Glenn and his mother and brother lived in nearby Long Beach, Miss., but lost everything to Hurricane Katrina in 2005 and settled in LaCrosse, Va. They returned to Mississippi with a friend in August 2009 to pick up Glenn’s check from a settlement in an unrelated lawsuit and to look for a place to live. They were staying at the IP Casino Resort.
Glenn had taken prescription painkillers as well as anti-psychotic medications in the weeks before his death, the lawsuit said. He was being treated for physical injuries as well as psychosis and hallucinations. Glenn had suffered a brain injury in a 2004 four-wheeler accident and back injuries in a 2007 car wreck.
Joanne Glenn argued that the casino was told about her son’s condition but kept serving him.
The casino’s attorneys argued that the case fell under Mississippi’s “dram shop” law. The law holds businesses liable if they serve alcohol to a patron who is visibly drunk and then kills or injures someone else.
But attorneys for IP Casino Resort argue that past state court rulings have said the law “is not intended for the protection of visibly intoxicated patrons, as opposed to persons injured by visibly intoxicated patrons.”
U.S. District Judge Sul Ozerden dismissed the lawsuit in August 2013, saying he agreed with the casino’s lawyers that the state law didn’t apply. In his ruling, Ozerden said Glenn had voluntarily consumed alcohol for up to 12 hours. “The facts of this case are unfortunate,” he said, though siding with the casino.
Joanne Glenn appealed Ozerden’s decision to the 5th U.S. Circuit Court of Appeals. A three-judge panel is scheduled to hear oral arguments on April 2 in New Orleans.

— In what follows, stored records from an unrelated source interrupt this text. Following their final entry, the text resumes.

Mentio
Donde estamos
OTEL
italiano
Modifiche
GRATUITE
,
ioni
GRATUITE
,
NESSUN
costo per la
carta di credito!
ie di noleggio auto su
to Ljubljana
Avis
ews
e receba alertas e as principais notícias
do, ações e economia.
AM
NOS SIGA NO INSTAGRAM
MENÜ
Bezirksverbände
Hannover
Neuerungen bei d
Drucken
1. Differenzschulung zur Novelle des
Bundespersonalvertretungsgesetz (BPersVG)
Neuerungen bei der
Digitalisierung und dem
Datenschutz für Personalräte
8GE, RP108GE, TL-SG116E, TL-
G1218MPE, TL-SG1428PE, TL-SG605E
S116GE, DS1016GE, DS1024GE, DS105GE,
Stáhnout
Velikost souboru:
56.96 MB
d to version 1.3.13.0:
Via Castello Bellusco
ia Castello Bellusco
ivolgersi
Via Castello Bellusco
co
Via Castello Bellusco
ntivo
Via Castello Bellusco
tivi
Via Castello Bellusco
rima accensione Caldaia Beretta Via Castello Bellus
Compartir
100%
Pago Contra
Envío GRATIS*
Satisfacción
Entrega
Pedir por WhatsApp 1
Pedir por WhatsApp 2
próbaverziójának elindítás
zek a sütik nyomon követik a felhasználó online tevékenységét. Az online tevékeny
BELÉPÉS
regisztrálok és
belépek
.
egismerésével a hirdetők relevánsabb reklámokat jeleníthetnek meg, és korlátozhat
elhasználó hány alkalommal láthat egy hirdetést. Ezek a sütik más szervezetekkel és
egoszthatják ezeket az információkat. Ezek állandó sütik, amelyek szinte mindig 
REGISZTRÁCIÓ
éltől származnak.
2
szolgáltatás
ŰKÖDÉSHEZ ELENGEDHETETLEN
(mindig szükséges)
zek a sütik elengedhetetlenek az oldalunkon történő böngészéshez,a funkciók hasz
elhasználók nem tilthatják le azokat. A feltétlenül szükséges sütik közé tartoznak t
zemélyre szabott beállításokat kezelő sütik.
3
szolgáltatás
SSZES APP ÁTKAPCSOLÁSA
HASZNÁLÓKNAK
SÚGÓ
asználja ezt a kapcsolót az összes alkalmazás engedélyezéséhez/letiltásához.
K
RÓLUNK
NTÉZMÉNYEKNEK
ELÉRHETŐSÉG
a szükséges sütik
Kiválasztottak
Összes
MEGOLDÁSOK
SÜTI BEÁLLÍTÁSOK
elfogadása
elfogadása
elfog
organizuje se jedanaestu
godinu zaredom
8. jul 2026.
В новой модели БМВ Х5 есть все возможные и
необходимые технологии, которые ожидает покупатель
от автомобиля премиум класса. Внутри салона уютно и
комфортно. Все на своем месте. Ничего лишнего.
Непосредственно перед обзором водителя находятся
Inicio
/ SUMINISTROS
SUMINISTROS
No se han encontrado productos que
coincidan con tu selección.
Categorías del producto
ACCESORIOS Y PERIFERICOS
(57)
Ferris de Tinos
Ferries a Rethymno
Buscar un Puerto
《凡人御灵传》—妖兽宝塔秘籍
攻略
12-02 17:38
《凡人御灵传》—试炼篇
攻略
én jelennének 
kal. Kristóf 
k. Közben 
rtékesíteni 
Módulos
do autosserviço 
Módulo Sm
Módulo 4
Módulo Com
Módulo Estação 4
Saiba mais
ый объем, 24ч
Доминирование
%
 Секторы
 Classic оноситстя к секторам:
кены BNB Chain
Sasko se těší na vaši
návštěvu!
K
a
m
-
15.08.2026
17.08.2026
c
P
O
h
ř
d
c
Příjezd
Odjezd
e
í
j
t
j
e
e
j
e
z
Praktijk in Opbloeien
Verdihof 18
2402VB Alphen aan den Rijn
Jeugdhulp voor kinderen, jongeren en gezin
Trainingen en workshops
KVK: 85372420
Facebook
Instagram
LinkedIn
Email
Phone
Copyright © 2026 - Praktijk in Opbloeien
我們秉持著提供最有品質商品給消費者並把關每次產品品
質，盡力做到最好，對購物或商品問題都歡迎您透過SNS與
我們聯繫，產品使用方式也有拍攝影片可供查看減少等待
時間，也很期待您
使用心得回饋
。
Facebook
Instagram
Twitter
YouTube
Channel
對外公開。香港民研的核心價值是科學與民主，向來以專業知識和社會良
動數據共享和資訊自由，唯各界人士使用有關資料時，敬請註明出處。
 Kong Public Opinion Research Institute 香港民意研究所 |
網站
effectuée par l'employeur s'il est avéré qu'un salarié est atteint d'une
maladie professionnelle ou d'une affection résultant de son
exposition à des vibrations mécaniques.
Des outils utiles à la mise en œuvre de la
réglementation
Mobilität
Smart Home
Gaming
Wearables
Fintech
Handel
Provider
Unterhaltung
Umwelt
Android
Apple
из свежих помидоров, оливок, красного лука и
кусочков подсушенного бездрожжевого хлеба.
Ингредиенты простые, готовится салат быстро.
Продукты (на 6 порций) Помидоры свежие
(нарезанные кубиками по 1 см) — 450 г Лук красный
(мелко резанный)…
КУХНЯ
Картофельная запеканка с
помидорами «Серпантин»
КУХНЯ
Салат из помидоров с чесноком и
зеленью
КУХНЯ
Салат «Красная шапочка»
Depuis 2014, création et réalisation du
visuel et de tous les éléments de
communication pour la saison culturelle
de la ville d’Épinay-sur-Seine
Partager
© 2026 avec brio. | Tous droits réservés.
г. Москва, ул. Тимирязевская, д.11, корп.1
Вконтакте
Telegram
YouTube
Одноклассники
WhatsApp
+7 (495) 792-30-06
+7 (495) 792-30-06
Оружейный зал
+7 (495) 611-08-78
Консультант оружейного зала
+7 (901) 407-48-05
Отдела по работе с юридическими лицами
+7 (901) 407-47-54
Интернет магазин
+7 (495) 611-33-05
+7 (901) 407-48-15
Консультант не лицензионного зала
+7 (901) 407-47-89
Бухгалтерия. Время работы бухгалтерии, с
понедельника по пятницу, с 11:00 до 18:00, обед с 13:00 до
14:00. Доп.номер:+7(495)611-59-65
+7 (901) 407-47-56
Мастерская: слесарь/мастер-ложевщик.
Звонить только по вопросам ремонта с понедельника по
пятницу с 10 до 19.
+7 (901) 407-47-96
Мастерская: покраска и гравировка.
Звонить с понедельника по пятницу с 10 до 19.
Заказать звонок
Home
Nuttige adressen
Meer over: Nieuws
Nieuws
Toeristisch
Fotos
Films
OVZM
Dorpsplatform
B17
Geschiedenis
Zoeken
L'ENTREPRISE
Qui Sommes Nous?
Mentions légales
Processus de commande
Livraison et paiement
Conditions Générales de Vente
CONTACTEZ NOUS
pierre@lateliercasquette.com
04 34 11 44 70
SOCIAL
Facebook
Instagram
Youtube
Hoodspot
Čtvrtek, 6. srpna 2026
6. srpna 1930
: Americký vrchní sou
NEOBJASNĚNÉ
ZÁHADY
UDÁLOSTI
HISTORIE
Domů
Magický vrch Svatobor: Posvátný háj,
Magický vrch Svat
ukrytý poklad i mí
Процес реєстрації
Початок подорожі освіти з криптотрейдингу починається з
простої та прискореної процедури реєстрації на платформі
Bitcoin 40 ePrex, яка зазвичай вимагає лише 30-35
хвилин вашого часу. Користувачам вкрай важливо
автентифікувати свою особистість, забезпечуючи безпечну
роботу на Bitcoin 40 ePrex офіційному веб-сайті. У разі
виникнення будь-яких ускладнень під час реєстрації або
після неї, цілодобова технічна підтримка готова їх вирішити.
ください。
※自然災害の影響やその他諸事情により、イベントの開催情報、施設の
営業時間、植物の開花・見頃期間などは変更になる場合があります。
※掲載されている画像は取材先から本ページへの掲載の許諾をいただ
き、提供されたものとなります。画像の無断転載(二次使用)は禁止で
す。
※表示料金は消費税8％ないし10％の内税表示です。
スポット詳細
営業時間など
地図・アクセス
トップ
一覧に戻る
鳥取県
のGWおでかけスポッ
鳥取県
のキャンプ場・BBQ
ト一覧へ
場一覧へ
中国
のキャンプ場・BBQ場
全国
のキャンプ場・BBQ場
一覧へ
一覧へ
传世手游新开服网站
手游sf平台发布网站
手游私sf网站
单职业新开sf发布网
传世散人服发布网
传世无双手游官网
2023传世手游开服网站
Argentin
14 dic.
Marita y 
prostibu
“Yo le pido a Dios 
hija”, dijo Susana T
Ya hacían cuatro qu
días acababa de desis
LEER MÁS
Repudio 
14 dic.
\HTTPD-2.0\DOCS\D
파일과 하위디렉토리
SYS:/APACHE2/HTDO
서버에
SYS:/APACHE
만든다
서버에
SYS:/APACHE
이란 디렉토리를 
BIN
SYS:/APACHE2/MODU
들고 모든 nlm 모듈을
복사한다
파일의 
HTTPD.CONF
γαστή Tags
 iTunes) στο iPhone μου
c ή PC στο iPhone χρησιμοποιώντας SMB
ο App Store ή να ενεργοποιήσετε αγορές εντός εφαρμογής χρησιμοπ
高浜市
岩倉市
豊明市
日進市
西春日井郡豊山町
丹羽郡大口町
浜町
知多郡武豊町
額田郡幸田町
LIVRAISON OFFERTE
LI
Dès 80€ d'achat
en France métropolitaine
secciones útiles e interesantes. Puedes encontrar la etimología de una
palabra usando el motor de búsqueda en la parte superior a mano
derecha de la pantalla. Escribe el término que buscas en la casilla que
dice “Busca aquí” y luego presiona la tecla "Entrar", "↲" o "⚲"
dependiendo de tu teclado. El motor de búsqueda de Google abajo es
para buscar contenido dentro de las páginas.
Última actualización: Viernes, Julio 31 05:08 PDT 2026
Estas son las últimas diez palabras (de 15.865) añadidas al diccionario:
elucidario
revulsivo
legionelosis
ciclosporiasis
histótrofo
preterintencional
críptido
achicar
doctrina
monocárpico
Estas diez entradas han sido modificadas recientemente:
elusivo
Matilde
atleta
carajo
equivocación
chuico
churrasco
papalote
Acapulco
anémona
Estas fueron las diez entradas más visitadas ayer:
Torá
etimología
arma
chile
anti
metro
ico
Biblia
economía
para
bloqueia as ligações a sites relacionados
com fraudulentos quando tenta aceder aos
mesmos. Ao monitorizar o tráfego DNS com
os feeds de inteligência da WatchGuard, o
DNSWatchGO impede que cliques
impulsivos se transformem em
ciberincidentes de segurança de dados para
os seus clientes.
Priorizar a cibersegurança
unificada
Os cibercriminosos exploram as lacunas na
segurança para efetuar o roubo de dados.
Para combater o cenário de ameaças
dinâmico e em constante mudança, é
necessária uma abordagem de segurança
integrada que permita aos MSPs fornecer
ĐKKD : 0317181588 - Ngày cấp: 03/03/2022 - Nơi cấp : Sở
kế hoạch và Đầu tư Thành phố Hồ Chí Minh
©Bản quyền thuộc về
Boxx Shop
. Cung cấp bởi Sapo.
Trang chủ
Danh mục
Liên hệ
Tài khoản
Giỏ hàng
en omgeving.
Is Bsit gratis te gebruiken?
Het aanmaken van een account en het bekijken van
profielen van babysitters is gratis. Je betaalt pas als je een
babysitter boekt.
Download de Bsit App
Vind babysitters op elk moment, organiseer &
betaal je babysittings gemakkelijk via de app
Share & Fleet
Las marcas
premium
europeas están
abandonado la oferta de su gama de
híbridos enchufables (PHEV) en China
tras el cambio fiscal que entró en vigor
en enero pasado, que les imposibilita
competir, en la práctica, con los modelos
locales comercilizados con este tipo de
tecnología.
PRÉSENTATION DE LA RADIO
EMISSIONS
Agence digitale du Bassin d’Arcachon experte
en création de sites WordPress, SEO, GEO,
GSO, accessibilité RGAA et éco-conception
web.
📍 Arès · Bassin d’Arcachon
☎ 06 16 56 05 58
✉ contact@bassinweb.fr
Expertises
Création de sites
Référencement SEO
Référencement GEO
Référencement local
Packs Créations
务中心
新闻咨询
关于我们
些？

In briefs filed with the 5th Circuit, attorneys for Joanne Glenn argued that if the lawsuit is reinstated they intend to show the casino “had notice that Bryan was in distress, that it breached its duty to render aid and but for that breach, Bryan would have lived.”
They said the casino ignored the family’s pleas to quit serving Glenn and he became “so ill from the poison plied on him all day and night that he should have been given aid, rather than forced to his room alone.”
Attorneys for Boyd Gaming said Mississippi law has never allowed persons injured by their own voluntary intoxication to pursue civil claims for their injuries.
The casino also argued Mississippi law does not require a business selling alcohol to call for medical help when a patron is “visibly intoxicated.” The law, they said, does not provide a requirement for dealing with a patron who is drinking while on medication.
“An ‘actual injury’ caused by the premises owner must be present before a duty to render aid can arise, and intoxication, like dementia, is not an ‘actual injury,’ regardless of whether a patron chooses to become intoxicated against the advice of his physician or pharmacist,” the casino says.